Coachella owner Phil Anschutz has history of funding anti-LGBTQ and climate denial groups
On the surface, Coachella Valley Music and Arts Festival has seemingly long stood as a haven for creativity, freedom of expression, peace and love — vestiges of a festival culture stemming from '60s counterculture. This year, with Beyoncé headlining, the festival has seemed particularly welcoming to liberal ideals. After all, she authored one of the most liberated and woke albums of 2016.
However, there's something rotten at the heart of the California festival, and the values it appears to represent don't exactly line up with the practices of its corporate owner. According to reports compiled by Uproxx and Afropunk, the owner of the company that produces the festival, Philip Anschutz, has a history of funding anti-LGBTQ groups and climate denial strategy, in addition to having a record of anti-environmental scandals.

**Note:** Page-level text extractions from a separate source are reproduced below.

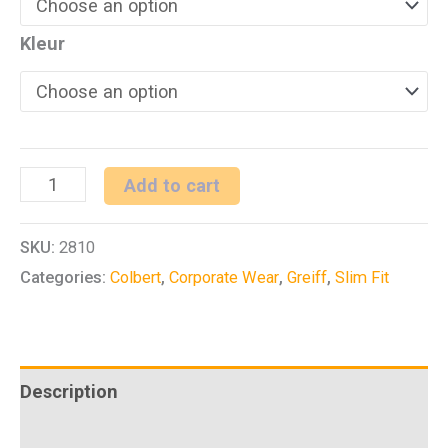
Kleur
H
Add to cart
colbert
SKU:
2810
SF
Categories:
Colbert
,
Corporate Wear
,
Greiff
,
Slim Fit
Modern
37.5
quantity
Description
Additional information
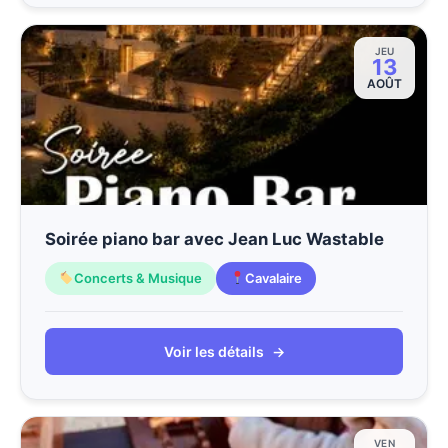
JEU
13
AOÛT
Soirée piano bar avec Jean Luc Wastable
Concerts & Musique
Cavalaire
Voir les détails
→
VEN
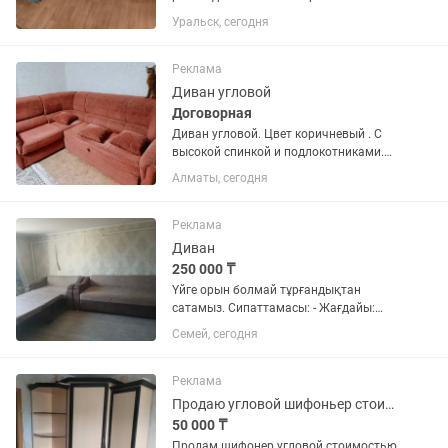
Уральск, сегодня
Реклама
Диван угловой
Договорная
Диван угловой. Цвет коричневый . С
высокой спинкой и подлокотниками.
Раздвижной. Разбирается на 3 части.
Алматы, сегодня
1,5 спальный. На двоих человек.
Самовывоз.
Реклама
Диван
250 000 ₸
Үйге орын болмай тұрғандықтан
сатамыз. Сипаттамасы: - Жағдайы:
Жақсы, таза, ақауы жоқ - Механизмі:
Семей, сегодня
Жазылады, 2 адамдық кереует болады
- Ішінде: Зат салатын жәшігі бар -
Материалы: Антивандалды мата,...
Реклама
Продаю угловой шифоньер стоимость 50 тыс
50 000 ₸
Продам шифонер угловой стоимостью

Anschutz is the owner of Anschutz Entertainment Group, or AEG, one of the largest entertainment companies in the world. It acts as a parent company to Goldenvoice, the organization that produces Coachella, in addition to managing the Los Angeles Lakers and Clippers basketball teams and running the Colosseum at Las Vegas' Caesars Palace.
Using the revenue streams generated from all these properties, Anschutz has donated hundreds of thousands of dollars to anti-gay organizations, such as the Alliance Defending Freedom, the National Christian Foundation and the Family Research Council, according to the bipartisan advocacy group Freedom For All Americans. These groups, according to the Washington Post, are "aggressively working to chip away at the equal rights of LGBTQ Americans."
The Southern Poverty Law Center specifically bills the Family Research Council as an "extremist group."
Furthermore, Anschutz has been known to use his influence in state politics as well, causing advocacy groups like ProgressNow Colorado to target him specifically by name. As Afropunk notes, executive director Ian Silverii wrote in a 2016 press release:
"Phil Anschutz's extensive influence in Colorado politics has been known for years, but the degree of his support for anti-LGBTQ groups that fund extremist hate groups like Gordon Kligenschmitt's 'Pray in Jesus Name' is shocking. At a time in American history when discrimination and violence against LGBTQ citizens is on the rise, support for pro-discrimination groups puts Anschutz on the wrong side of Colorado, and on the wrong side of history."
Beyond anti-LGBTQ causes, Greenpeace has also specifically named Anschutz as a major financer of climate denial groups, alongside fossil fuel billionaires the Koch Brothers. He's one of the attendees of the Koch Brothers biannual strategy meetings, where Greenpeace notes "millions of dollars are raised to influence politics through groups like the Heritage Foundation, Americans for Prosperity, the Franklin Center, and the other members of the State Policy Network." Anschutz also owns the Washington Examiner and the Weekly Standard, which frequently share anti-climate change talking points.
They're troubling revelations, one that casts Coachella's nearly $400 price tag in a new light. That money is going to line the pockets of a man who's interest is to actively oppose and undo so many progressive causes.
Jan. 6, 2017, 8:45 a.m.: Philip Anschutz has responded to the reports of his past donations in a statement issued to Rolling Stone, calling the reports "garbage" and "fake news," writing:
"I unequivocally support the rights of all people without regard to sexual orientation. We are fortunate to employ a wealth of diverse individuals throughout our family of companies, all of whom are important to us – the only criteria on which they are judged is the quality of their job performance; we do not tolerate discrimination in any form."
Matt McTighe, executive director of Freedom for All Americans, also responded to Anschutz's apparent change of heart telling Rolling Stone: "It's encouraging to see that even those who've funded groups opposed to LGBT equality in the past are willing to change their views and come around to opposing discrimination."